Detalhes bibliográficos
Ano de defesa: 2022
Autor(a) principal: Pedro Henrique Silva
Orientador(a): Não Informado pela instituição
Banca de defesa: Não Informado pela instituição
Tipo de documento: Dissertação
Tipo de acesso: Acesso aberto
Idioma: eng
Instituição de defesa: Universidade Federal de Minas Gerais
Brasil
ENG - DEPARTAMENTO DE ENGENHARIA METALÚRGICA
Programa de Pós-Graduação em Engenharia Metalúrgica, Materiais e de Minas
UFMG
Programa de Pós-Graduação: Não Informado pela instituição
Departamento: Não Informado pela instituição
País: Não Informado pela instituição
Palavras-chave em Português:
Link de acesso: http://hdl.handle.net/1843/51016
Resumo: The tailoring of new alloys often requires improvement in strength, for performance, and ductility to support mechanical processing until the final shape is achieved. Important advances have been obtained in the last decades by designing alloys which combine phases with distinct properties, such as the dual-phase steels, fundamentally composed of ferrite and martensite. The microstructural heterogeneity imposes stress and strain partitioning when the material is submitted to loading.
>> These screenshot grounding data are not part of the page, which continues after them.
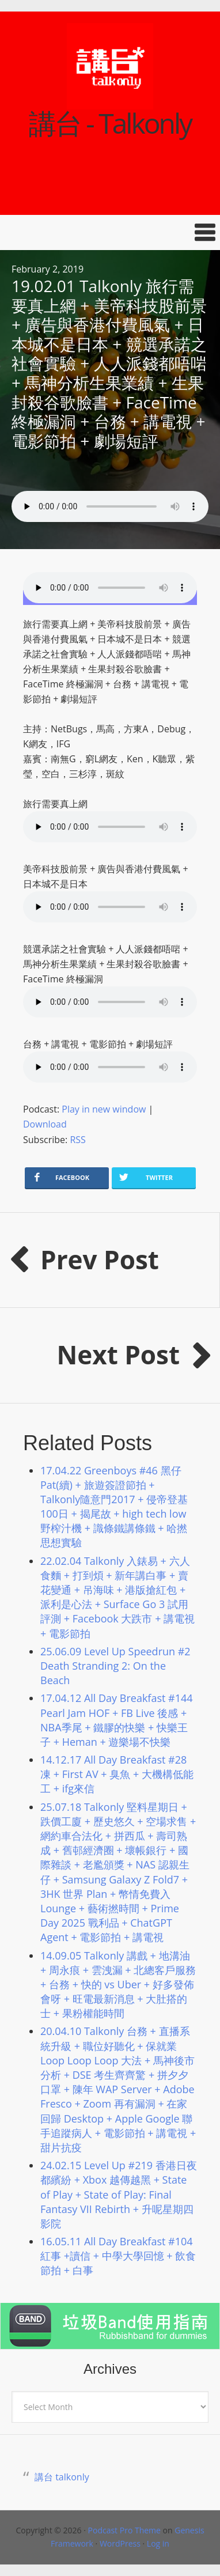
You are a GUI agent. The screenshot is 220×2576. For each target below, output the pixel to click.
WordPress (120, 2543)
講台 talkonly (62, 2477)
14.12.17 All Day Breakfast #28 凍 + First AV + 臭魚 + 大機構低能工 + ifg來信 (117, 1774)
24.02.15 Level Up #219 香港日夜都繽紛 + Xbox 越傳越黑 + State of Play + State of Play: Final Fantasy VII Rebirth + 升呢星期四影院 (118, 2194)
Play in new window (104, 1109)
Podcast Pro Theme (124, 2530)
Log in (158, 2543)
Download (45, 1124)
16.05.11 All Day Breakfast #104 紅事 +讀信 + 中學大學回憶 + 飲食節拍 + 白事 (118, 2255)
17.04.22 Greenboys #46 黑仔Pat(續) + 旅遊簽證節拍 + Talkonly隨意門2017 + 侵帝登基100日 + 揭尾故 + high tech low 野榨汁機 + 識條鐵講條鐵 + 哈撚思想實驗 (114, 1506)
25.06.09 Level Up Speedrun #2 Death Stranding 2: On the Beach (115, 1665)
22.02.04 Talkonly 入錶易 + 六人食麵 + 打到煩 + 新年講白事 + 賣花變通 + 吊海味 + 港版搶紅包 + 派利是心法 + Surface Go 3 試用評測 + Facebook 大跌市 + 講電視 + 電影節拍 (117, 1597)
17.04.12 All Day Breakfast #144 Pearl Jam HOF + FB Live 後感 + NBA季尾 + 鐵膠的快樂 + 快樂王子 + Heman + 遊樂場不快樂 (116, 1720)
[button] (110, 232)
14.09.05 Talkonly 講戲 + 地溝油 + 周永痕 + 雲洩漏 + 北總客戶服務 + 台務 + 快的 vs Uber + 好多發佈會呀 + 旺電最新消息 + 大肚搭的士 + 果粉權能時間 (118, 1985)
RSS (77, 1139)
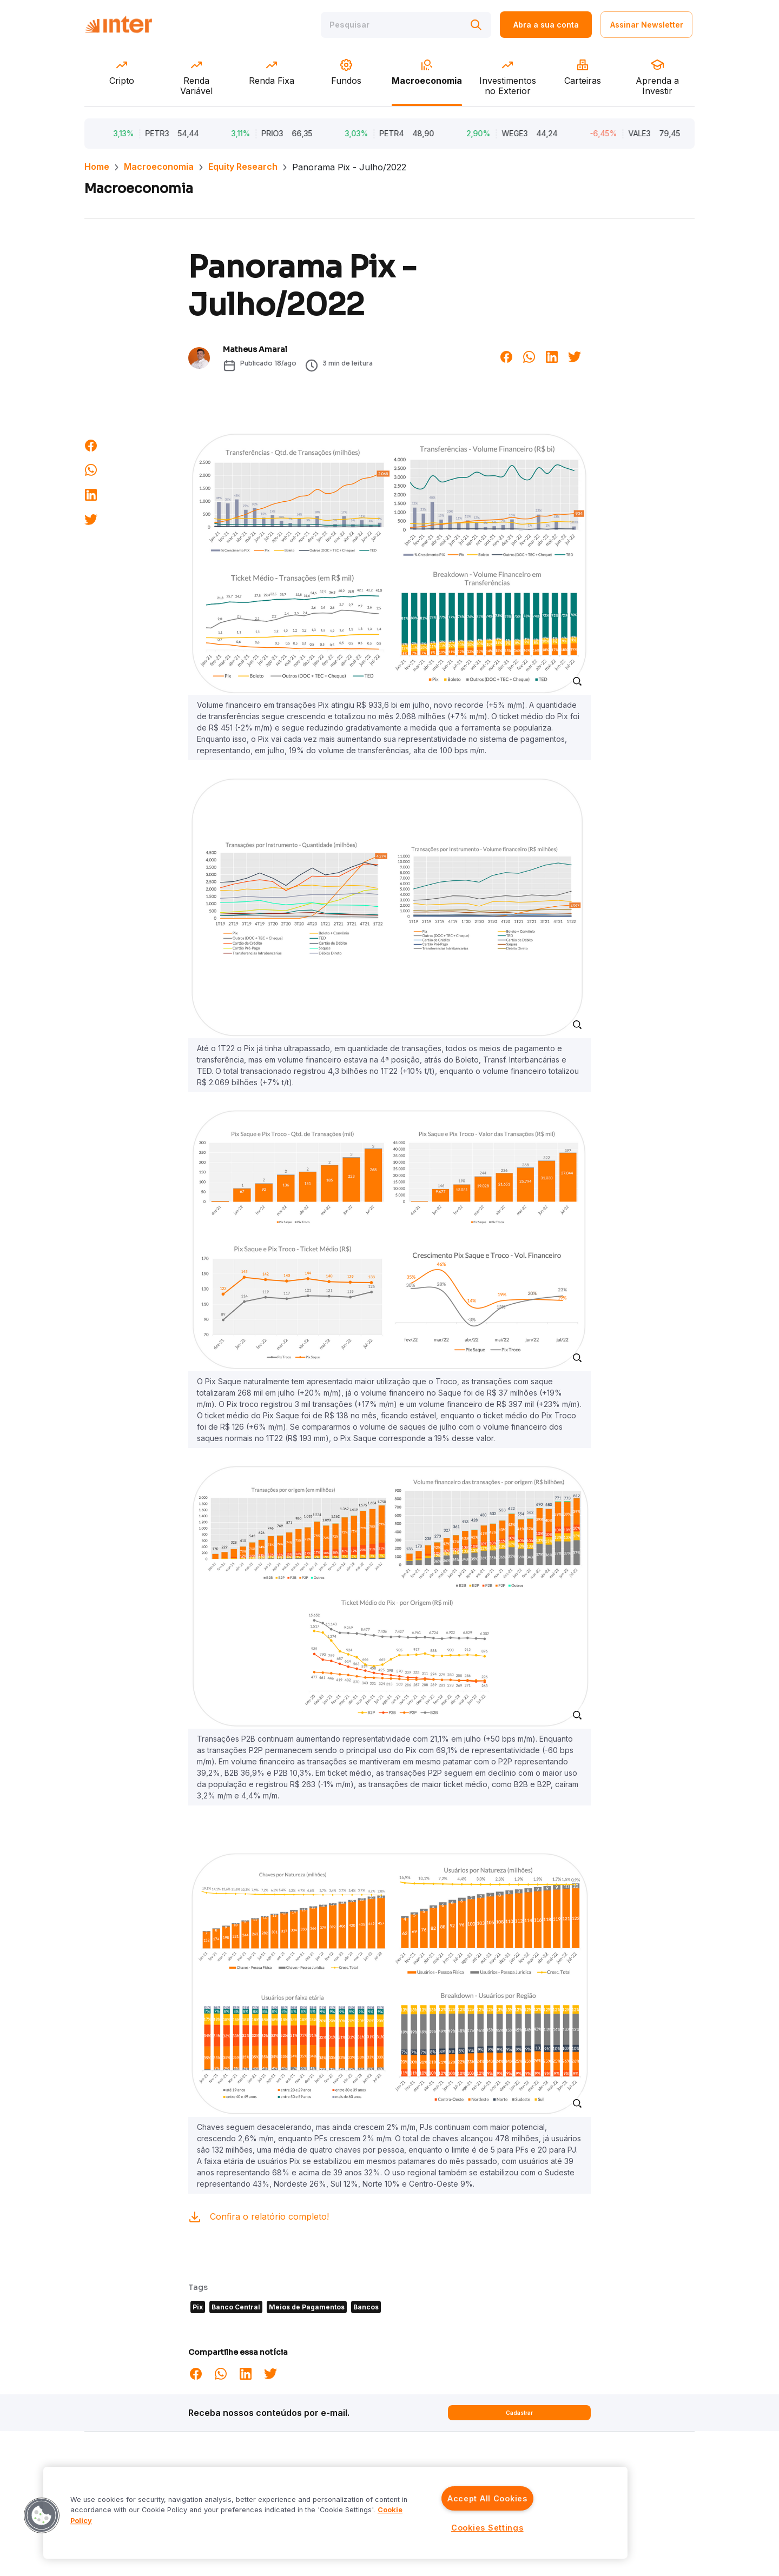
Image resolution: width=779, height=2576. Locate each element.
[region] (335, 2513)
This results in both the greatest accomplishment and detriment of these alloys: the excellent strain hardening capability and the premature failure at certain loading conditions, as evidenced in the literature by means of hole-expansion testing and stretch-flange forming operations. Considering the mechanical behavior of multiphase alloys and the interlacing of strain related phenomena in different scales, we investigate the strain progression of a DP steel under plane strain compression. The method employed in this study is based on a coupled approach, combining experimental (SEM, microhardness, ultramicrohardness, and EBSD) and finite element method simulation of a representative microstructural field of view. The analysis was conducted in a way that elucidates strain related phenomena in different scales under a fractal perspective of specimens submitted to certain levels of equivalent strain (0.08, 0.15, 0.50, 1.05, 1.65). Strain bands and a cellular dislocation arrangement were observed within the grains. Crossing several grains, shear bands were noted in a micro-scale, and larger shear bands of a different origin were observed in a larger scale of analysis. With this empirical background, the numerical approach of a microstructural field of view was discussed and situated in terms of scale. Plane strain compression allowed considerably higher strain levels to be obtained than uniaxial tension. There were indications of local grain refinement by EBSD within shear bands due to local severe plastic deformation, which is suggested by the finite element numerical model. These results elucidate questions regarding the 2D-RVE finite element approach and the mechanical behavior of dual-phase steels under large strain after a monotonic non-cyclic loading path.